Die Protestierenden machten darauf aufmerksam, dass das Wirtschaftsministerium unter Leitung von Katherina Reiche bisher keine ausreichenden Schritte unternimmt, um klare und verbindliche Regeln zu schaffen. Statt Barrierefreiheit zur Voraussetzung moderner Wirtschaftspolitik zu machen, werde der Schutz wirtschaftlicher Interessen über die Rechte von Menschen mit Behinderungen gestellt.

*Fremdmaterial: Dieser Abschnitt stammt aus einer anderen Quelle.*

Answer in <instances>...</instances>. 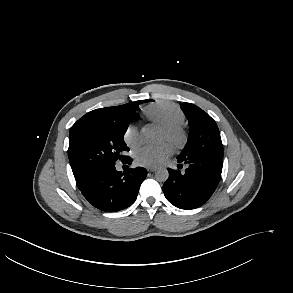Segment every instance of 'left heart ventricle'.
Returning <instances> with one entry per match:
<instances>
[{"label":"left heart ventricle","mask_w":293,"mask_h":293,"mask_svg":"<svg viewBox=\"0 0 293 293\" xmlns=\"http://www.w3.org/2000/svg\"><path fill=\"white\" fill-rule=\"evenodd\" d=\"M162 140H167V137L164 132H162Z\"/></svg>","instance_id":"1"}]
</instances>
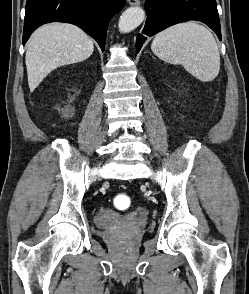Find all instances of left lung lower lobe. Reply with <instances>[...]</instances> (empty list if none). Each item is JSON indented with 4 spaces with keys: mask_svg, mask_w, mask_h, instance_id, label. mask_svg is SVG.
Listing matches in <instances>:
<instances>
[{
    "mask_svg": "<svg viewBox=\"0 0 249 294\" xmlns=\"http://www.w3.org/2000/svg\"><path fill=\"white\" fill-rule=\"evenodd\" d=\"M148 17L141 34L136 39L138 53L147 36L162 31L177 23L197 20L207 24L221 40V29L216 0H147Z\"/></svg>",
    "mask_w": 249,
    "mask_h": 294,
    "instance_id": "0a47b994",
    "label": "left lung lower lobe"
}]
</instances>
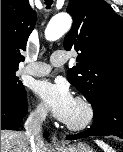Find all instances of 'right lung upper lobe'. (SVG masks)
I'll list each match as a JSON object with an SVG mask.
<instances>
[{"label": "right lung upper lobe", "mask_w": 123, "mask_h": 152, "mask_svg": "<svg viewBox=\"0 0 123 152\" xmlns=\"http://www.w3.org/2000/svg\"><path fill=\"white\" fill-rule=\"evenodd\" d=\"M35 22L28 0H1V67L18 69Z\"/></svg>", "instance_id": "1"}]
</instances>
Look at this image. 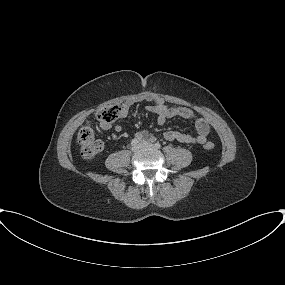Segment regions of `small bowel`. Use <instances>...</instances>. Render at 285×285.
I'll return each instance as SVG.
<instances>
[{"instance_id":"c3829d8e","label":"small bowel","mask_w":285,"mask_h":285,"mask_svg":"<svg viewBox=\"0 0 285 285\" xmlns=\"http://www.w3.org/2000/svg\"><path fill=\"white\" fill-rule=\"evenodd\" d=\"M149 102L146 106V111L156 116V121L159 125L165 124V122L175 116H180L185 119H192L195 123L196 134H189L180 131H167L164 133V138L167 141H177L184 144H204L210 132L209 123L196 116V114L185 107H169L165 104L163 99L153 94H141L129 97L122 103L123 113L122 118L128 115L132 106L140 102ZM102 129H108L109 124L100 123ZM117 133L122 131L121 125L117 124L114 127ZM135 138L139 141L155 140V137L148 131H141L135 135Z\"/></svg>"}]
</instances>
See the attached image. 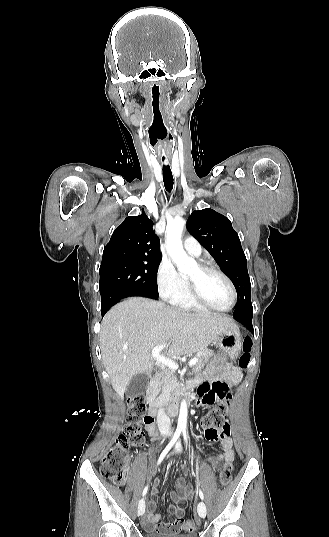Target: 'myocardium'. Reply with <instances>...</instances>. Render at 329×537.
Segmentation results:
<instances>
[{"label":"myocardium","instance_id":"f54148a6","mask_svg":"<svg viewBox=\"0 0 329 537\" xmlns=\"http://www.w3.org/2000/svg\"><path fill=\"white\" fill-rule=\"evenodd\" d=\"M199 269L202 272L206 273H215L219 275L221 278L225 280V282L228 284L231 293H232V301L229 307L225 309L216 308L212 305H210L208 302H206L202 296L198 293L194 283L188 279V290L191 298L202 308L206 310L216 311V312H230L237 304L238 295L237 290L235 288V285L233 284L232 280L220 269L216 268L215 266L209 265V264H198Z\"/></svg>","mask_w":329,"mask_h":537}]
</instances>
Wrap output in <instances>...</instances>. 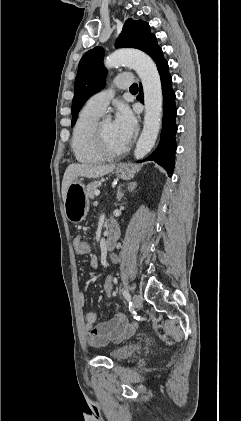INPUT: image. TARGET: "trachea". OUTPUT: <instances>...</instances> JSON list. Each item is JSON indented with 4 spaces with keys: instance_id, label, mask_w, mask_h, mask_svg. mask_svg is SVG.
<instances>
[{
    "instance_id": "trachea-1",
    "label": "trachea",
    "mask_w": 241,
    "mask_h": 421,
    "mask_svg": "<svg viewBox=\"0 0 241 421\" xmlns=\"http://www.w3.org/2000/svg\"><path fill=\"white\" fill-rule=\"evenodd\" d=\"M136 90H138V85L137 84L131 85L130 91H136Z\"/></svg>"
}]
</instances>
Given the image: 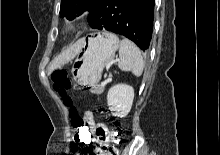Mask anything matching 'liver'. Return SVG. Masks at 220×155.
Returning a JSON list of instances; mask_svg holds the SVG:
<instances>
[{
    "label": "liver",
    "mask_w": 220,
    "mask_h": 155,
    "mask_svg": "<svg viewBox=\"0 0 220 155\" xmlns=\"http://www.w3.org/2000/svg\"><path fill=\"white\" fill-rule=\"evenodd\" d=\"M82 46V41L80 40L75 45L70 47L69 49L62 52L57 58L53 60V62L49 66V73L53 72L56 68L61 67L62 65L68 63L72 59L76 57L79 53Z\"/></svg>",
    "instance_id": "6515ba94"
}]
</instances>
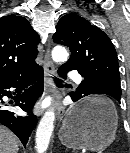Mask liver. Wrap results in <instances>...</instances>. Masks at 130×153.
<instances>
[{
	"label": "liver",
	"mask_w": 130,
	"mask_h": 153,
	"mask_svg": "<svg viewBox=\"0 0 130 153\" xmlns=\"http://www.w3.org/2000/svg\"><path fill=\"white\" fill-rule=\"evenodd\" d=\"M18 149L17 137L0 125V153H18Z\"/></svg>",
	"instance_id": "1"
}]
</instances>
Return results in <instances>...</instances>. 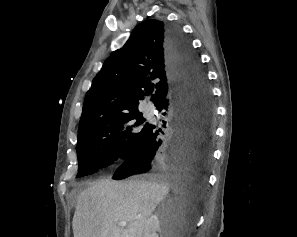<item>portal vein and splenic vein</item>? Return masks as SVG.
<instances>
[{
    "mask_svg": "<svg viewBox=\"0 0 297 237\" xmlns=\"http://www.w3.org/2000/svg\"><path fill=\"white\" fill-rule=\"evenodd\" d=\"M138 218H139V217H137V219H138ZM118 225L121 226V227H125V226L127 225V222L122 221V222H119Z\"/></svg>",
    "mask_w": 297,
    "mask_h": 237,
    "instance_id": "portal-vein-and-splenic-vein-1",
    "label": "portal vein and splenic vein"
}]
</instances>
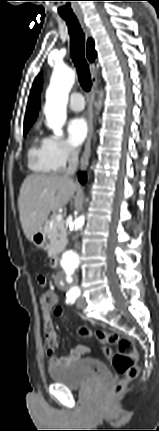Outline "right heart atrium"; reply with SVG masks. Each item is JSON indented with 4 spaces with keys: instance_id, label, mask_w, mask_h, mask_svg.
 Listing matches in <instances>:
<instances>
[{
    "instance_id": "right-heart-atrium-1",
    "label": "right heart atrium",
    "mask_w": 159,
    "mask_h": 431,
    "mask_svg": "<svg viewBox=\"0 0 159 431\" xmlns=\"http://www.w3.org/2000/svg\"><path fill=\"white\" fill-rule=\"evenodd\" d=\"M47 160L53 171L63 170L76 158V150L65 139L48 135L43 139Z\"/></svg>"
}]
</instances>
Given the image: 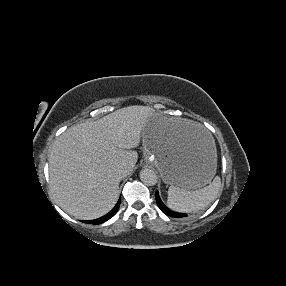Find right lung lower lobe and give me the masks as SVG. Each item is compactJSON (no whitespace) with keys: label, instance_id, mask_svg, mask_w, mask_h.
<instances>
[{"label":"right lung lower lobe","instance_id":"obj_1","mask_svg":"<svg viewBox=\"0 0 286 286\" xmlns=\"http://www.w3.org/2000/svg\"><path fill=\"white\" fill-rule=\"evenodd\" d=\"M120 206V200L118 201V203L116 204V206L106 215H104L101 218L95 219V220H90V221H85L88 224H100L103 223L107 220H109L110 218H112L118 211Z\"/></svg>","mask_w":286,"mask_h":286}]
</instances>
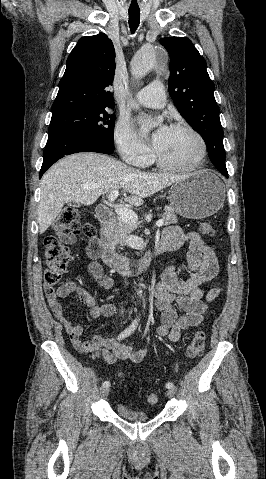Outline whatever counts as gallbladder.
Here are the masks:
<instances>
[{"mask_svg": "<svg viewBox=\"0 0 266 479\" xmlns=\"http://www.w3.org/2000/svg\"><path fill=\"white\" fill-rule=\"evenodd\" d=\"M68 205L73 206V207H78L79 204L76 202H68Z\"/></svg>", "mask_w": 266, "mask_h": 479, "instance_id": "gallbladder-1", "label": "gallbladder"}]
</instances>
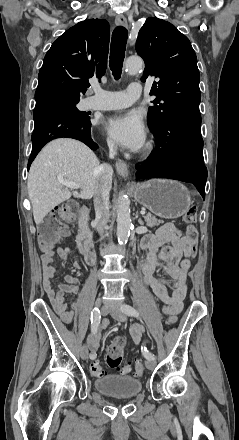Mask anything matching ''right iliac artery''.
<instances>
[{"label": "right iliac artery", "instance_id": "obj_1", "mask_svg": "<svg viewBox=\"0 0 239 440\" xmlns=\"http://www.w3.org/2000/svg\"><path fill=\"white\" fill-rule=\"evenodd\" d=\"M100 321H101L100 310L99 308L95 307L91 312V331L93 333L97 332ZM95 358H96V353H91L90 359H95Z\"/></svg>", "mask_w": 239, "mask_h": 440}]
</instances>
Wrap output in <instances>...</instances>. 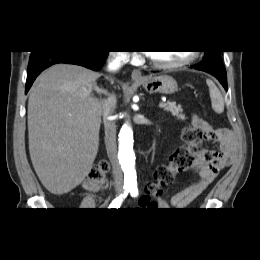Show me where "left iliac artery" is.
Instances as JSON below:
<instances>
[{
    "mask_svg": "<svg viewBox=\"0 0 260 260\" xmlns=\"http://www.w3.org/2000/svg\"><path fill=\"white\" fill-rule=\"evenodd\" d=\"M130 194H131L132 197H137V195H138L137 186H131L130 187Z\"/></svg>",
    "mask_w": 260,
    "mask_h": 260,
    "instance_id": "left-iliac-artery-1",
    "label": "left iliac artery"
}]
</instances>
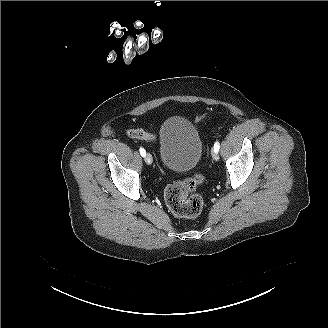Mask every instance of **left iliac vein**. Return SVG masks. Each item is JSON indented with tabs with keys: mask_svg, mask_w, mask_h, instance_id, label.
Instances as JSON below:
<instances>
[{
	"mask_svg": "<svg viewBox=\"0 0 328 328\" xmlns=\"http://www.w3.org/2000/svg\"><path fill=\"white\" fill-rule=\"evenodd\" d=\"M211 155H212V158H213L215 161H218V160H219V156H218L217 152H215L214 150L212 151Z\"/></svg>",
	"mask_w": 328,
	"mask_h": 328,
	"instance_id": "4c4485c4",
	"label": "left iliac vein"
}]
</instances>
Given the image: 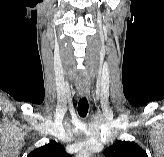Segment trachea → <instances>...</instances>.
I'll return each instance as SVG.
<instances>
[{"instance_id":"1","label":"trachea","mask_w":164,"mask_h":157,"mask_svg":"<svg viewBox=\"0 0 164 157\" xmlns=\"http://www.w3.org/2000/svg\"><path fill=\"white\" fill-rule=\"evenodd\" d=\"M88 101L86 97L80 98L79 103H78V114L81 117H85L88 113Z\"/></svg>"}]
</instances>
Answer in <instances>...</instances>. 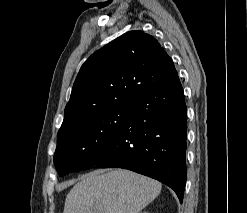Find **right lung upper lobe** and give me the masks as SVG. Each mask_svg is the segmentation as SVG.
<instances>
[{
	"label": "right lung upper lobe",
	"instance_id": "right-lung-upper-lobe-1",
	"mask_svg": "<svg viewBox=\"0 0 247 213\" xmlns=\"http://www.w3.org/2000/svg\"><path fill=\"white\" fill-rule=\"evenodd\" d=\"M152 36L130 31L92 54L74 82L57 136L176 74Z\"/></svg>",
	"mask_w": 247,
	"mask_h": 213
}]
</instances>
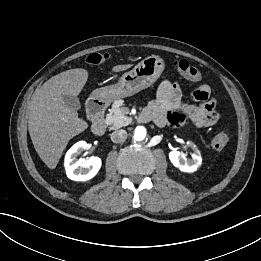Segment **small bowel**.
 I'll use <instances>...</instances> for the list:
<instances>
[{
  "mask_svg": "<svg viewBox=\"0 0 261 261\" xmlns=\"http://www.w3.org/2000/svg\"><path fill=\"white\" fill-rule=\"evenodd\" d=\"M210 87L199 84L191 97L197 104L182 100L183 93L178 83L165 80L157 90L156 99L149 103L143 111V121H154L157 126L166 124L179 125L186 120L198 127H210L219 120L216 104L210 98Z\"/></svg>",
  "mask_w": 261,
  "mask_h": 261,
  "instance_id": "c3829d8e",
  "label": "small bowel"
}]
</instances>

Jörg Bechtold und Simone Siebert betonten im Rahmen der Kundgebung die Bedeutung, Betroffene konsequent in alle Entscheidungsprozesse einzubeziehen. Inklusion und Barrierefreiheit seien keine freiwilligen Zusatzleistungen, sondern zentrale Menschenrechte, die sich in wirksamer Gesetzgebung widerspiegeln müssten.

Zum Abschluss der Aktion übergab die Delegation des DBR ein Protestschreiben mit klaren Forderungen an das Ministerium. Die Botschaft war eindeutig: Ein modernes, wirksames Behindertengleichstellungsgesetz darf keine Hintertüren enthalten – es muss echte Teilhabe sichern.